Solved – How to remove the effect of one independent variable so I can standardize and compare the values of the dependent variable

linearrregression

I have a table of television viewership data with each row being one series and the columns being various data about that series, e.g. name, time the series is on TV, length of an episode, how many households watched the show, and the average percent of the show that was watched among people who did watch it.

There is a clear relationship between episode length and average percent views, with longer shows having lower average percent views and shorter shows having higher. I have included a screenshot of these plotted against each other.

Plot from R

My question is, I want to compare average percent viewed between episodes without the effect of episode length to create an index with 1 being average and values above or below indicating better or worse to a standardized degree.

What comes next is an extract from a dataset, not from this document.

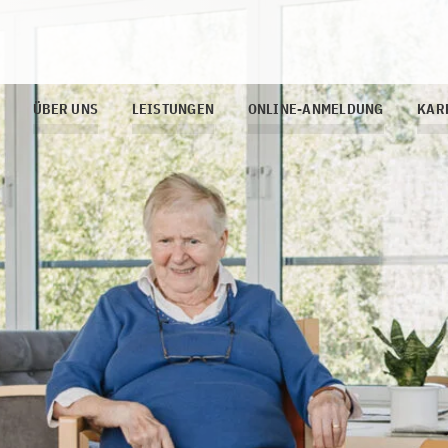
ÜBER UNS
LEISTUNGEN
ONLINE-ANMELDUNG
KAR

My currents ideas are either…

1) Group series by episode time, find the average "average percent watched" for each group and index on that.

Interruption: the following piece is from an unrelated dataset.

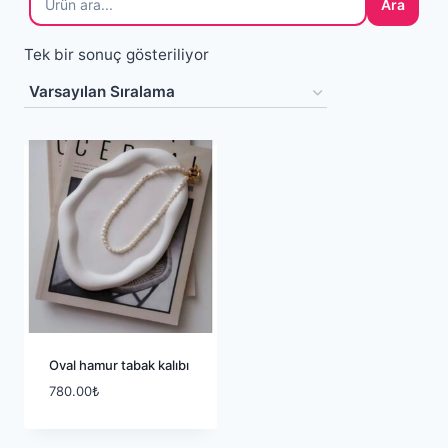
Ara
Tek bir sonuç gösteriliyor
Oval hamur tabak kalıbı
780.00
₺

2) Create a linear regression of average percent views and episode length and compare individual episode APV scores to that line, being higher or lower.

How should I go about this? Are either of those ideas statistically sound? Is there something else I should be doing? I am using R to work with this data, if that is relevant.

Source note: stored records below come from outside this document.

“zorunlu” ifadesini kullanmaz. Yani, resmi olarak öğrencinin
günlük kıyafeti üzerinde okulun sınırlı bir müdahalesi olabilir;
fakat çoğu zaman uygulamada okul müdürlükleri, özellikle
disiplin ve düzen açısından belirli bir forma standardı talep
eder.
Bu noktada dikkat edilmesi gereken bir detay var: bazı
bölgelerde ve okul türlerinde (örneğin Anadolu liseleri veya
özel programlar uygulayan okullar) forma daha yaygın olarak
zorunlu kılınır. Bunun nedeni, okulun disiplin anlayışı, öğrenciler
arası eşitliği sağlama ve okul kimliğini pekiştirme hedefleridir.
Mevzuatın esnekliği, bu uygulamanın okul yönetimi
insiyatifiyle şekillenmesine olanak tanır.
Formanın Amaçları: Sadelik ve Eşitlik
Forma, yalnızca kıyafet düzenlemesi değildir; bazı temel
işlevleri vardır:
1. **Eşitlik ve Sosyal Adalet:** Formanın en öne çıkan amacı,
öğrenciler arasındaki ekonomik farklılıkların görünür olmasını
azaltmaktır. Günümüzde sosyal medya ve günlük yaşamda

I apologize if this is too vague, I'm struggling a bit with this and it has been some time since I have worked with this kind of data.

Best Answer

Idea nr. 2 does not achieve what you want. Simply speaking, regressing APVs on show length tells you what the impact of the latter is on the former across the entire sample - which, if I understand you correctly, is precisely what you don‘t want.

In case you have other variables in your dataset, then a multiple linear regression might help you. By regressing APVs on show length AND (as an example) the budget of the show AND (as an example) the age of the show, you will be able to isolate the effects from the latter three variables on APVs: the estimated coefficient for the budget of the show will tell you the impact of the budget on APVs while holding the other two explanatory variables constant.

You can even divide the shows into qualitative groups by creating dummy variables (e.g. a variable western that is 1 for all Western shows and 0 otherwise, etc.). Let me know if this is of interest and I can elaborate further. (In particular, don‘t forget to use cross terms when including dummy variables among your regressors.)